2. AKS internal load balancer health probes

When you put service.beta.kubernetes.io/azure-load-balancer-internal: "true" on a Service, Azure provisions a load balancer with its own health probe — separate from your pod liveness/readiness probes. Two things bite people:

  • Default probe path is /. Unless you set service.beta.kubernetes.io/azure-load-balancer-health-probe-request-path, an HTTP/HTTPS probe hits GET /. If your service exposes a port where / isn't a valid GET, you get a steady drip of 4xx in your app logs from the probe itself.
  • It probes per exposed port. A multi-port Service can get probed on ports you never meant to health-check over HTTP.

The knobs (all Service annotations):

service.beta.kubernetes.io/azure-load-balancer-health-probe-protocol: "http"   # or tcp/https
service.beta.kubernetes.io/azure-load-balancer-health-probe-request-path: "/healthz"
service.beta.kubernetes.io/azure-load-balancer-health-probe-port: "8080"

Reference: AKS — configure the standard load balancer and internal LB. If you only remember one thing: a managed LB's health probe is infrastructure you configure via Service annotations, not a pod probe — and its default of / is a classic source of phantom log noise.

3. A mutating webhook silently drops fields its typed structs don't know about

A nasty one: a mutating admission webhook was deleting spec.resourceClaims fields from pods on Kubernetes 1.32+, breaking any workload using DRA (Dynamic Resource Allocation).

The webhook itself never touches resourceClaims.
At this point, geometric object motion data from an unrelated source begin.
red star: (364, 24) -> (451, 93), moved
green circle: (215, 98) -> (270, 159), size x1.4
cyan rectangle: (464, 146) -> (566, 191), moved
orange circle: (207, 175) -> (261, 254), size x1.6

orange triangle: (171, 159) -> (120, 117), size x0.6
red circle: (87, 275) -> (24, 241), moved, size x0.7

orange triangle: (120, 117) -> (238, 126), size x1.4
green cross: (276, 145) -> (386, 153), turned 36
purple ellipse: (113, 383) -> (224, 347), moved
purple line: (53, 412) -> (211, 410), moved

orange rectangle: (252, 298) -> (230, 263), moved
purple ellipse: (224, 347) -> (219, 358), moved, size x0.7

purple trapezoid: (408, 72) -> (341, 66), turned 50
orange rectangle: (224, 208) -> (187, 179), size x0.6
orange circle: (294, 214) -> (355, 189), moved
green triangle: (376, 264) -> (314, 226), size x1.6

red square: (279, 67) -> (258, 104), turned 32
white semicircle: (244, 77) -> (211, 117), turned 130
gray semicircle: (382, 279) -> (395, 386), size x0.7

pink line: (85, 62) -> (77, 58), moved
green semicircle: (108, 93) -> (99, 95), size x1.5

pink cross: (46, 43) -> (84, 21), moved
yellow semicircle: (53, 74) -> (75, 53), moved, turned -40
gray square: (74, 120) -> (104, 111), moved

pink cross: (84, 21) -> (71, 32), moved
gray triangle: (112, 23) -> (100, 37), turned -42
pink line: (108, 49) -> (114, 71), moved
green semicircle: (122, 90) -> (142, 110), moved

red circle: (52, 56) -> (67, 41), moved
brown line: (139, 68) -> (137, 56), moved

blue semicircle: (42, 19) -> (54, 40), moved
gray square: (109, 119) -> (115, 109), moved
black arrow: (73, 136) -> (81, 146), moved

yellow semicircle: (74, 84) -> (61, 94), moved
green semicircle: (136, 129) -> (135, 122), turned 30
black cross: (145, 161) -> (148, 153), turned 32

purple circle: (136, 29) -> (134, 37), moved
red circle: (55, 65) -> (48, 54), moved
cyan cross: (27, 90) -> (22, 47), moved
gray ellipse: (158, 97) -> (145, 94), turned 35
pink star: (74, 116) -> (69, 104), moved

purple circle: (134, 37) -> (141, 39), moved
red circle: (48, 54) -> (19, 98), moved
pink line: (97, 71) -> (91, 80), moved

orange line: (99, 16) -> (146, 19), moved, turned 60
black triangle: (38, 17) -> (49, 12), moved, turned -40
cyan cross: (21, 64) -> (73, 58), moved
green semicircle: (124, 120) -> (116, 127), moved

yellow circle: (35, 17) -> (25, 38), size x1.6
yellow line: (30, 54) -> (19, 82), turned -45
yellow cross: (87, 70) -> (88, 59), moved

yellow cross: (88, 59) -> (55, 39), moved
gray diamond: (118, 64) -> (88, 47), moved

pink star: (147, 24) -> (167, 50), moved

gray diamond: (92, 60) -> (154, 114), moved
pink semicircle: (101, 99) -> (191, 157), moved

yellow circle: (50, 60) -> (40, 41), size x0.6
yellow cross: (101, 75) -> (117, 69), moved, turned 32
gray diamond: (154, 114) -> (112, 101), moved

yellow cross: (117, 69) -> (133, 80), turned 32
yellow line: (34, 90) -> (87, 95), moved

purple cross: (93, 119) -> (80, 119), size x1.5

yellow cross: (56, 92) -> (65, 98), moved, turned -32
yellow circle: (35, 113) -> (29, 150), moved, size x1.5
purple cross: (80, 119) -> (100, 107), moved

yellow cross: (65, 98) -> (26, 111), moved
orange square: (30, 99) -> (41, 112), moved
The damage comes from how the patch is built:

  1. Decode the raw AdmissionReview object into a typed corev1.Pod.
  2. Run the mutator (add the sidecar/env/volume it actually cares about).
  3. json.Marshal() the entire typed object back to JSON.
  4. Diff the marshaled typed object against the original raw JSON to produce the JSON patch.

The trap is the version skew between your typed struct and the cluster. In Kubernetes 1.32, DRA flattened PodResourceClaimSource ClaimSource (with nested resourceClaimName / resourceClaimTemplateName) became inlined fields on the struct:

// k8s.io/api v0.29.0
type PodResourceClaim struct {
Name string
Source ClaimSource // { ResourceClaimName, ResourceClaimTemplateName }
}

// k8s.io/api v0.32.x — flattened
type PodResourceClaim struct {
Name string
ResourceClaimName *string
ResourceClaimTemplateName *string
}

A webhook compiled against k8s.io/api v0.29.0 has no fields for the 1.32 shape. So when it re-marshals the whole pod in step 3, those fields don't exist on the struct and vanish — and the diff in step 4 emits a patch that removes them from the real object.

Lessons:

  • If you re-serialize a whole typed object to build an admission patch, you are coupled to your k8s.io/api version. Any field a newer API server added that your struct lacks gets dropped.
  • Prefer patching only what you touch. Mutate via unstructured / raw JSON, or emit a strategic/JSON patch scoped to the paths you actually change, instead of "decode typed → marshal everything → diff".
  • There's no label or config workaround for this class of bug — the dependency is compiled into the binary. The fix is to bump the k8s client libraries to match the clusters you admit and ship a new build. (Turning the webhook off "fixes" it only by removing the feature.)
  • Keep your admission webhooks' client-go/api versions within shouting distance of the newest Kubernetes you run.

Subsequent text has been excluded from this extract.